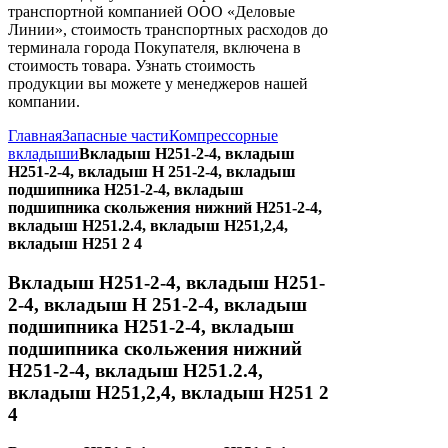
транспортной компанией ООО «Деловые
Линии», стоимость транспортных расходов до
терминала города Покупателя, включена в
стоимость товара. Узнать стоимость
продукции вы можете у менеджеров нашей
компании.
Главная
Запасные части
Компрессорные
вкладыши
Вкладыш Н251-2-4, вкладыш
Н251-2-4, вкладыш Н 251-2-4, вкладыш
подшипника Н251-2-4, вкладыш
подшипника скольжения нижний Н251-2-4,
вкладыш Н251.2.4, вкладыш Н251,2,4,
вкладыш Н251 2 4
Вкладыш Н251-2-4, вкладыш Н251-
2-4, вкладыш Н 251-2-4, вкладыш
подшипника Н251-2-4, вкладыш
подшипника скольжения нижний
Н251-2-4, вкладыш Н251.2.4,
вкладыш Н251,2,4, вкладыш Н251 2
4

##############################

Give every line of the records above again, exactly, and omit the pictures.

транспортной компанией ООО «Деловые
Линии», стоимость транспортных расходов до
терминала города Покупателя, включена в
стоимость товара. Узнать стоимость
продукции вы можете у менеджеров нашей
компании.
Главная
Запасные части
Компрессорные
вкладыши
Вкладыш Н251-2-4, вкладыш
Н251-2-4, вкладыш Н 251-2-4, вкладыш
подшипника Н251-2-4, вкладыш
подшипника скольжения нижний Н251-2-4,
вкладыш Н251.2.4, вкладыш Н251,2,4,
вкладыш Н251 2 4
Вкладыш Н251-2-4, вкладыш Н251-
2-4, вкладыш Н 251-2-4, вкладыш
подшипника Н251-2-4, вкладыш
подшипника скольжения нижний
Н251-2-4, вкладыш Н251.2.4,
вкладыш Н251,2,4, вкладыш Н251 2
4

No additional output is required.